In American culture, the 1990s began on 10th September 1991, with the release of Nirvana’s Smells Like Teen Spirit. It’s subsequent popularity and meteoric rise up the charts opened the door to mainstream acceptance of grunge and other ‘alternative’ forms of pop music. The explosion of pent up creativity which came in the aftermath of Nirvana’s success is comparable in quantity and quality to that which came in the wake of the Sex Pistols in the late seventies, or the Beatles in the sixties. This surely stakes out Nirvana’s claim as one of the greatest bands ever to exist; like the Pistols and the Beatles, not only did they bring their design for life to the world, they cemented it firmly into popular conciousness, with reverberations which were felt for the rest of the decade and beyond. The simple assertion that alternative was good opened door for many different alternative lifestyles to be accepted, from third wave feminism to teenage nihilism to uninhibited sexuality (and ambiguous sexuality) to drug-fuelled debauchery. And, of course, goth.

Culturally, this bubble was burst on 20th April 1999, when two students into alternative culture opened fire on those they considered representative of mainstream ‘jock’ culture in Columbine High School. Suddenly, being goth was no longer cute, but was instead something to be feared- a new enemy within. Politically, it would be another two and a half years before an enemy within emerged that made goths seem sweet by comparison, and the social liberalism of the nineties gave way to rabid neo-conservatism.

But for a brief period, being uncool was cool, and being dark and gothic was a big plus. During this period emerged Buffy the Vampire Slayer, a programme whose original air dates mirrored my own time at high school but which I never felt compelled to watch, seeing it as just another stereotypical sickly high school teen drama with added vampires. How wrong I was. Madam Miaow’s scathing review of the Torchwood season two finale prompted me to check out James Marsters before he was John Barrowman’s fuck buddy, and having worked my way through season one and half of season two, I have to say that Buffy the Vampire Slayer is some of the best TV I have ever seen.
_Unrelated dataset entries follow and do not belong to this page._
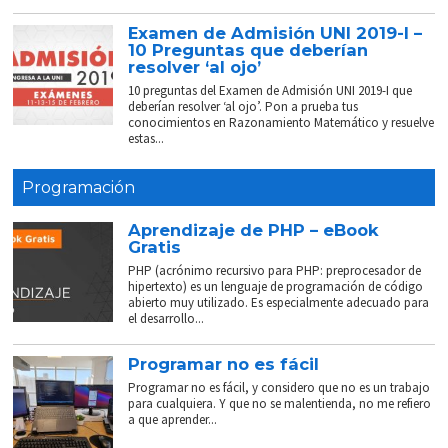
Examen de Admisión UNI 2019-I –
10 Preguntas que deberían
resolver ‘al ojo’
10 preguntas del Examen de Admisión UNI 2019-I que
deberían resolver ‘al ojo’. Pon a prueba tus
conocimientos en Razonamiento Matemático y resuelve
estas...
Programación
Aprendizaje de PHP – eBook
Gratis
PHP (acrónimo recursivo para PHP: preprocesador de
hipertexto) es un lenguaje de programación de código
abierto muy utilizado. Es especialmente adecuado para
el desarrollo...
Programar no es fácil
Programar no es fácil, y considero que no es un trabajo
para cualquiera. Y que no se malentienda, no me refiero
a que aprender...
The script is immensely well written, the acting flawless (particularly from the instantly likeable Alyson Hannigan as Willow) and the shamelessly cheesy monsters and special effects rival anything from Russell T Grant’s tribute show.

Much has already been written about the way Buffy deals with the problems facing teenagers at high school, and there is little I can add. For example, in the introduction to Fighting the Forces, Rhonda V. Wilcox and David Lavery illustrate how real life concerns are represented occult and supernatural forces.

“In the world of Buffy the problems that teenagers face become literal monsters. A mother can take over her daughter’s life (”Witch”); a strict stepfather-to-be really is a heartless machine (”Ted”); a young lesbian fears that her nature is demonic (”Goodbye Iowa” and “Family”); a girl who has sex with even the nicest-seeming guy may discover that he afterwards becomes a monster (”Innocence”)”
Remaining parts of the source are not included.